Question

If p, q, r have truth values T, F, T respectively then which of the following is true?
(a) $ \left( p\to q \right)\wedge r $
(b) $ \left( p\to q \right)\wedge \sim r $
(c) $ \left( p\wedge q \right)\wedge \left( p\vee r \right) $
(d) $ q\to \left( p\wedge r \right) $

Answer 1

Hint: To find the correct option, we have to put the truth values of p, q, r in each option and then see which option will give the final an answer as true. Some properties of $ ''p\wedge q'' $ : when any of “p or q” becomes false then the overall statement will be false. And when both “p and q” are true then this operation will be true. The property of the following operation $ \left( p\to q \right) $ is as follows: this operation is always true except when “q” is false and “p” is true. The truth value of operation $ \left( p\vee q \right) $ is that this operation is false when both “p and q” are false otherwise this statement is always true.

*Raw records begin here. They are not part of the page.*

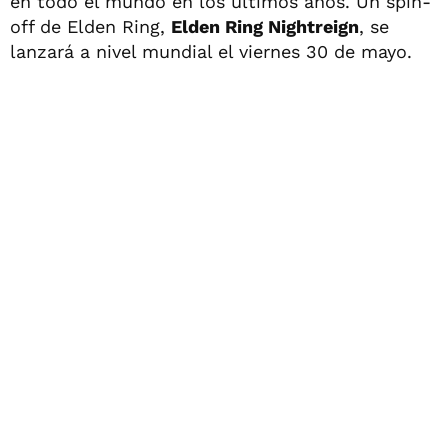
en todo el mundo en los últimos años. Un spin-
off de Elden Ring,
Elden Ring Nightreign
, se
lanzará a nivel mundial el viernes 30 de mayo.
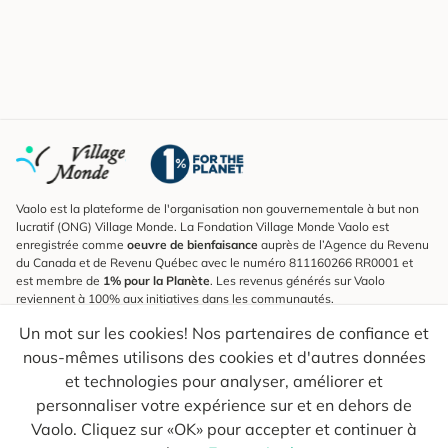
Vaolo est la plateforme de l'organisation non gouvernementale à but non
lucratif (ONG) Village Monde. La Fondation Village Monde Vaolo est
enregistrée comme
oeuvre de bienfaisance
auprès de l’Agence du Revenu
du Canada et de Revenu Québec avec le numéro 811160266 RR0001 et
est membre de
1% pour la Planète
. Les revenus générés sur Vaolo
reviennent à 100% aux initiatives dans les communautés.
Un mot sur les cookies! Nos partenaires de confiance et
S'inscrire à l'infolettre
nous-mêmes utilisons des cookies et d'autres données
Pour connaître les nouveautés, suivre nos explorateurs et recevoir des
astuces pour des voyages plus conscients.
et technologies pour analyser, améliorer et
personnaliser votre expérience sur et en dehors de
Ton courriel
Envoyer
Vaolo. Cliquez sur «OK» pour accepter et continuer à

Complete step by step solution:
In the above problem, it is given that: p, q, r have truth values T, F, T respectively and we have asked to find the option which is true. So, we are going to check the options one by one and then come to a solution.
Checking option (a) we get,
(a) $ \left( p\to q \right)\wedge r $
Substituting the given truth values of p, q and r in the above operation we get,
 $ \left( T\to F \right)\wedge T $
Now, simplifying the above operation, by firstly simplifying $ \left( p\to q \right) $ . We know that $ \left( p\to q \right) $ is false when “p is true” and “q is false” and in the above it is given that “p is true” and “q is false” so $ \left( p\to q \right) $ is false. Now, we are going to use this result in simplifying this option.
 $ F\wedge T $
We know that, in $ ''p\wedge q'' $ , if any of p or q is false then the whole statement becomes false so the above statement $ F\wedge T $ is false.
Hence, the truth value of option (a) is false.
As we are looking for the true option so now, we are moving towards the next option.
(b) $ \left( p\to q \right)\wedge \sim r $
First statement $ \left( p\to q \right) $ in the above option we have already solved in the previous option and whose answer is false. So, substituting the simplification of $ \left( p\to q \right) $ in the above option we get,
 $ F\wedge \sim r $
It is given that the truth value of “r” is “true” and the $ ''\sim '' $ before “r” means negation of “r”. As the truth value of “r” is given as true so $ ''\sim r'' $ means the negation of truth value of “r” so result of $ ''\sim r'' $ is false. Now, substituting $ ''\sim r'' $ as false in $ F\wedge \sim r $ we get,
 $ F\wedge F $
The statement $ ''p\wedge q'' $ is false when both “p and q” are false so the above statement $ F\wedge F $ is also false.
Hence, the result of option (b) is false.
Now, checking option (c) we get,
(c) $ \left( p\wedge q \right)\wedge \left( p\vee r \right) $
First of all, we are going to simplify $ \left( p\wedge q \right) $ in which “p is true and q is false” so this statement becomes false.
Now, to simplify $ \left( p\vee r \right) $ by substituting “p as true and r as true” we get,
 $ \left( T\vee T \right) $
We know that in $ \left( p\vee r \right) $ , if “p and r both are true” then the complete statement is true. Hence, $ \left( p\vee r \right) $ is true. Now, substituting $ \left( p\wedge q \right) $ as false and $ \left( p\vee r \right) $ as true in the above option we get,
 $ \left( F \right)\wedge \left( T \right) $
We know that, if any of “p or q” in $ \left( p\wedge q \right) $ is false then the whole statement is false. Hence, this option is false.
Checking option (d) we get,
(d) $ q\to \left( p\wedge r \right) $
Simplifying $ \left( p\wedge r \right) $ by substituting “p as true and q as true” we get,
 $ \left( T\wedge T \right) $
The above statement is true because both “p and r are true”.
Now, substituting “q” as false and $ \left( p\wedge r \right) $ as true in the above option we get,
 $ F\to T $
We know that $ \left( p\to q \right) $ is true when “p is false and q is true”. Hence, the truth value of this option (d) is true.
Hence, the correct option is (d).

Note:
The possible mistake that could happen in the above problem is that you might forget to consider $ ''\sim '' $ option (b) where $ ''\sim r'' $ is given. Failing to consider $ ''\sim '' $ in option (b) will make your answer as incorrect.
Another thing, simplification of the above options will be easier if you solve the brackets first and then move further in the solution.